Publié le par modimodi

J'ai sans doute, mal distribué,

Un paquet d'cartes mal brassées.

Nous voilà tous deux abattus,

Nos cœurs sont sans dessous-dessus !

 

Je voulais te faire un grand chelem

De mille excuses et un je t'aime,

Mais j'perds tout au jeu de tarot,

Petit et fou, je suis Ko !

 

Ma dame perd son cavalier.

J'n'suis plus ton roi, j'suis ton valet !

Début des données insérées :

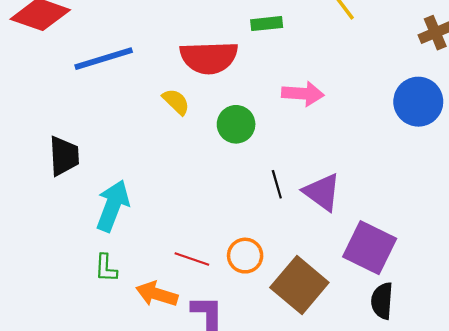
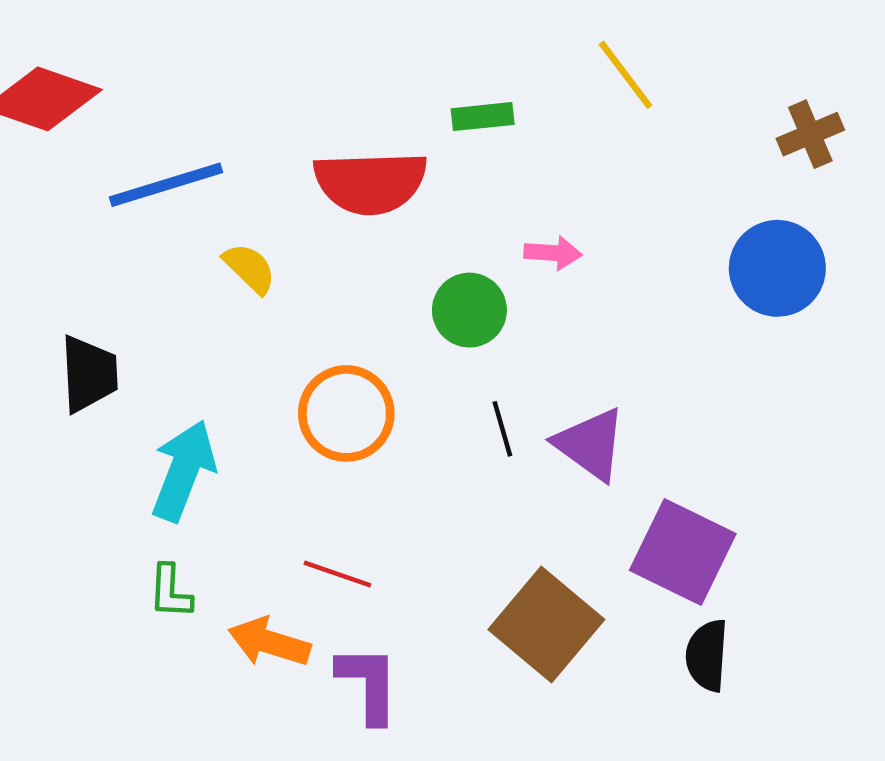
pink arrow: (303, 94) -> (553, 253), size x0.7
yellow semicircle: (176, 102) -> (249, 268), moved
green circle: (236, 124) -> (469, 310), moved
orange circle: (245, 256) -> (346, 413), moved, size x1.4

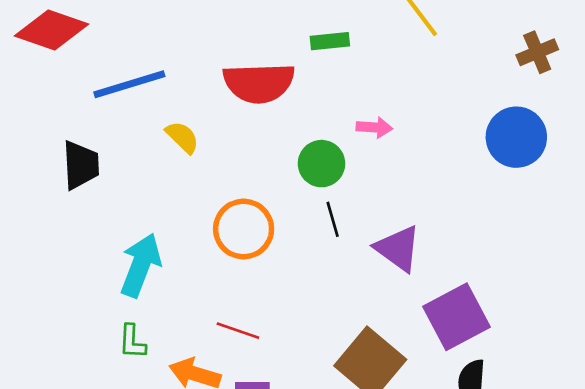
black trapezoid: (89, 374) -> (81, 165), moved
black line: (502, 429) -> (333, 219), moved
purple square: (683, 552) -> (456, 317), turned 36

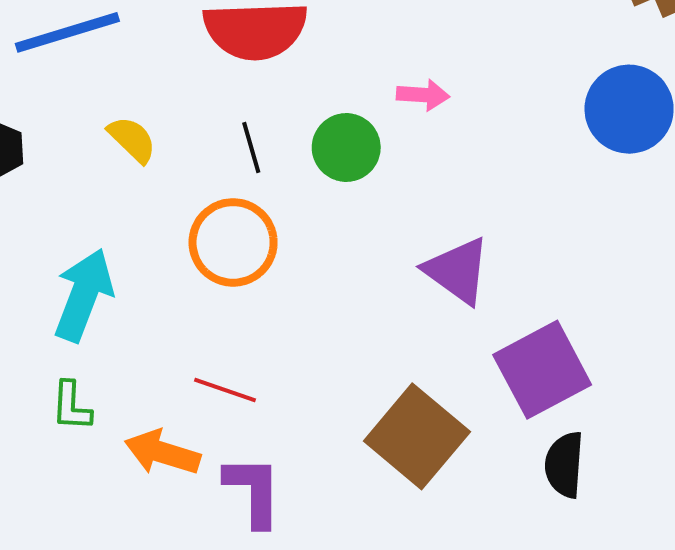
yellow semicircle: (182, 137) -> (132, 139), moved
black line: (333, 219) -> (251, 147), moved

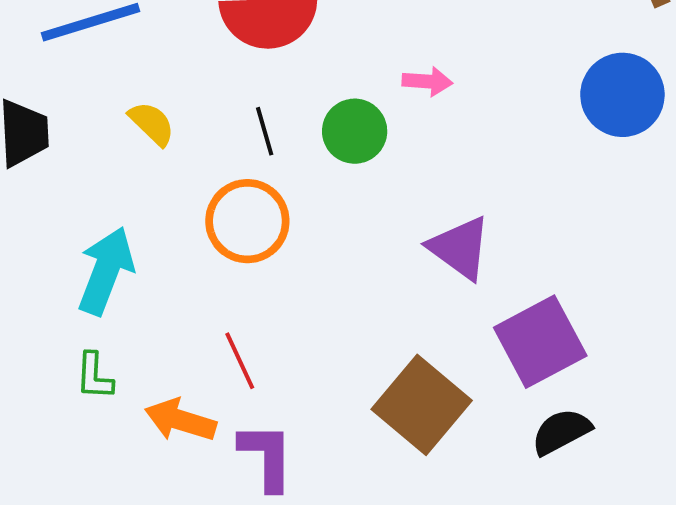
red line: (225, 390) -> (240, 361), turned 46
black semicircle: (564, 465) -> (561, 432), turned 58

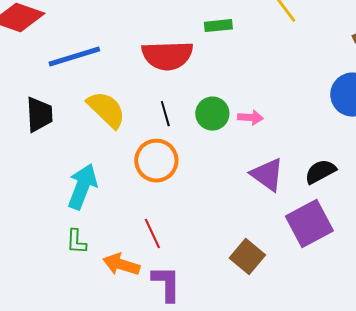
pink arrow: (427, 81) -> (250, 118), moved
yellow semicircle: (152, 124) -> (106, 110), size x1.6
brown square: (422, 405) -> (247, 257), size x0.7
black semicircle: (561, 432) -> (320, 172), moved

J'parie sur toi, à découvert

Belote, rebelote, dix de der !

 

J'crois toujours avoir une bonn' pioche,

Mais j'ai mes p'tits yeux dans la poche,

Bridge, crapette ou sept familles

Il ne me rest' que des broutilles !

 

Plus d'points gagnants, plus d'atouts maîtres,

De plis levés à te transmettre,

Je broute le trèfle et la luzerne !

Notre chance a l'drapeau en berne.

 

Un pique dans l'cœur et dans l'dos,

Je me retrouve sur le carreau !

Je suis perdant, je suis capot,

Tu récupères ta mise au pot.

 

Je n'ai pas rempli mon contrat,

Levées ou plis, j'étais trop bas.

Toi, tu étais si belle en chair

Que je n'ai pu suivre l'enchère.

 

C'est un comble pour des amants :

Finir un bridge sur les dents !

Ah ! J'aurais dû passer mon tour,

Je manque d'atouts pour l'amour.

 

Nous avons fait une autre erreur,

C'est d'jouer au poker menteur.

Mais j'n'étais pas à la hauteur.

Je perds la main, je t'perds à cœur !

 

A chaque tour, tu surenchères,

Et tu t'fais l'carré et la paire !...

J'aurais dû garder l'jeu d'bataille

Pour nos petits jours de chamaille !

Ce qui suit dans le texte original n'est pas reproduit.